§ **Records shown**:
<<<<

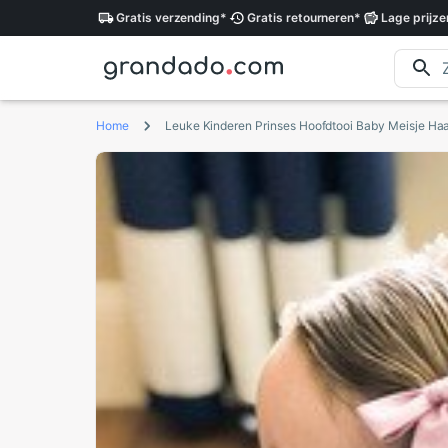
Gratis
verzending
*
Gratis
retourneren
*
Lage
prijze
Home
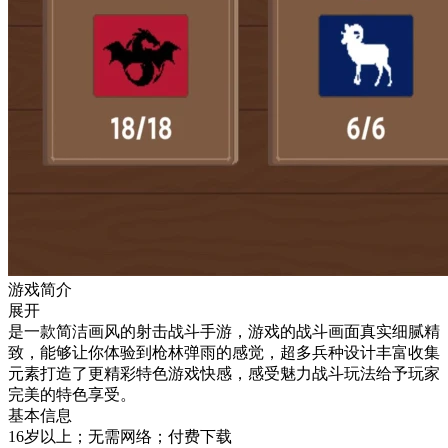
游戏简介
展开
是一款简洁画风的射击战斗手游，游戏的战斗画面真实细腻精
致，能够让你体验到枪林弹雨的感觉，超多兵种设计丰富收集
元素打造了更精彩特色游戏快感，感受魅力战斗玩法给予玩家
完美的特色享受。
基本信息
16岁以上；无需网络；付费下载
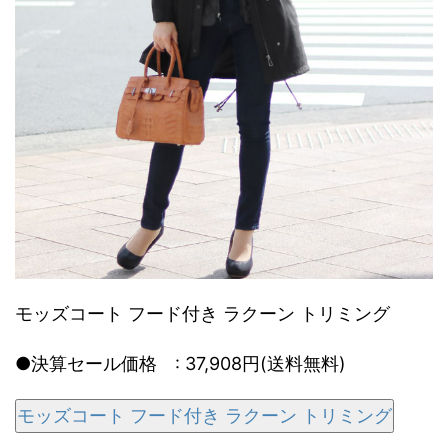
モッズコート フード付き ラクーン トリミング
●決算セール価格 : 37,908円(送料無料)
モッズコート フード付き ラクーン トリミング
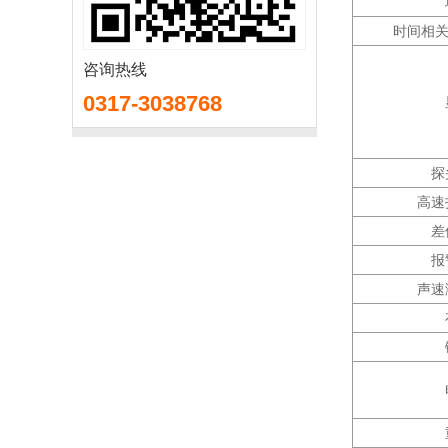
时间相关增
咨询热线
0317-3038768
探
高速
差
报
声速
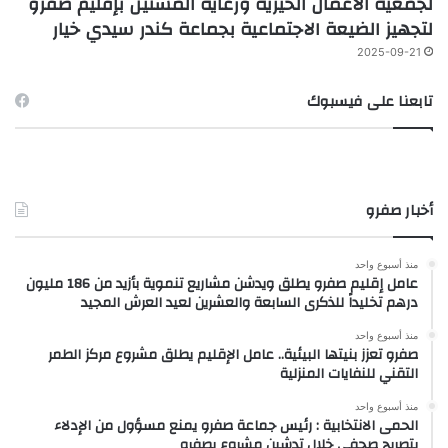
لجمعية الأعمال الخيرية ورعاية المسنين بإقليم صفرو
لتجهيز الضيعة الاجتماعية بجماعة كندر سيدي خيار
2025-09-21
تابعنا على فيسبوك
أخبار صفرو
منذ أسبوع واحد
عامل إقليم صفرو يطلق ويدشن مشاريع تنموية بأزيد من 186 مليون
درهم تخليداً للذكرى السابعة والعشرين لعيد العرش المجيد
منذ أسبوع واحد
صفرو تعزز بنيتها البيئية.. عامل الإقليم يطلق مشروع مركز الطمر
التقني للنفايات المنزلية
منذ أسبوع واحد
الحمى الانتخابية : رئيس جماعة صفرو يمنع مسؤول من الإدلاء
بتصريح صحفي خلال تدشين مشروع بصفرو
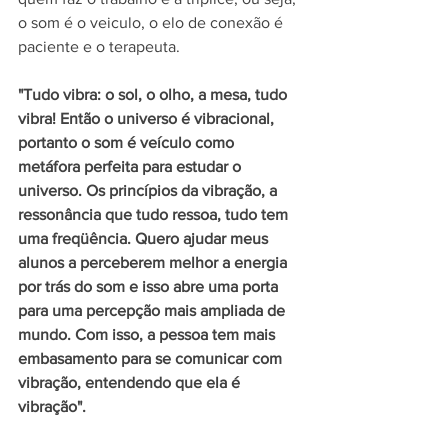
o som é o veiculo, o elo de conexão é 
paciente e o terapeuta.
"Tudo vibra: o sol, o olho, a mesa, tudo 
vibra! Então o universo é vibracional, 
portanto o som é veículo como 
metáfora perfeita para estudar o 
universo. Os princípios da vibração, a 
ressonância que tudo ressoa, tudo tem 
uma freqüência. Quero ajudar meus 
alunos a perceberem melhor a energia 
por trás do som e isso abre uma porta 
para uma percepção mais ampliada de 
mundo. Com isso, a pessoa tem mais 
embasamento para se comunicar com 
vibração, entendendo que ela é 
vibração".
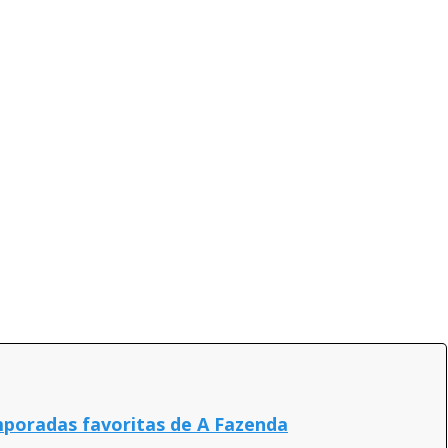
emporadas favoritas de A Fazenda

>>>>

§ **Task statement**: All of the listing above has to be reproduced exactly, though without its images.

§ **Result of the task**:
Gratis
verzending
*
Gratis
retourneren
*
Lage
prijze
Home
游戏简介
展开
是一款简洁画风的射击战斗手游，游戏的战斗画面真实细腻精
致，能够让你体验到枪林弹雨的感觉，超多兵种设计丰富收集
元素打造了更精彩特色游戏快感，感受魅力战斗玩法给予玩家
完美的特色享受。
基本信息
16岁以上；无需网络；付费下载
モッズコート フード付き ラクーン トリミング
●決算セール価格 : 37,908円(送料無料)
モッズコート フード付き ラクーン トリミング
时间相关增
咨询热线
0317-3038768
探
高速
差
报
声速
لجمعية الأعمال الخيرية ورعاية المسنين بإقليم صفرو
لتجهيز الضيعة الاجتماعية بجماعة كندر سيدي خيار
2025-09-21
تابعنا على فيسبوك
أخبار صفرو
منذ أسبوع واحد
عامل إقليم صفرو يطلق ويدشن مشاريع تنموية بأزيد من 186 مليون
درهم تخليداً للذكرى السابعة والعشرين لعيد العرش المجيد
منذ أسبوع واحد
صفرو تعزز بنيتها البيئية.. عامل الإقليم يطلق مشروع مركز الطمر
التقني للنفايات المنزلية
منذ أسبوع واحد
الحمى الانتخابية : رئيس جماعة صفرو يمنع مسؤول من الإدلاء
بتصريح صحفي خلال تدشين مشروع بصفرو
o som é o veiculo, o elo de conexão é 
paciente e o terapeuta.
"Tudo vibra: o sol, o olho, a mesa, tudo 
vibra! Então o universo é vibracional, 
portanto o som é veículo como 
metáfora perfeita para estudar o 
universo. Os princípios da vibração, a 
ressonância que tudo ressoa, tudo tem 
uma freqüência. Quero ajudar meus 
alunos a perceberem melhor a energia 
por trás do som e isso abre uma porta 
para uma percepção mais ampliada de 
mundo. Com isso, a pessoa tem mais 
embasamento para se comunicar com 
vibração, entendendo que ela é 
vibração".
emporadas favoritas de A Fazenda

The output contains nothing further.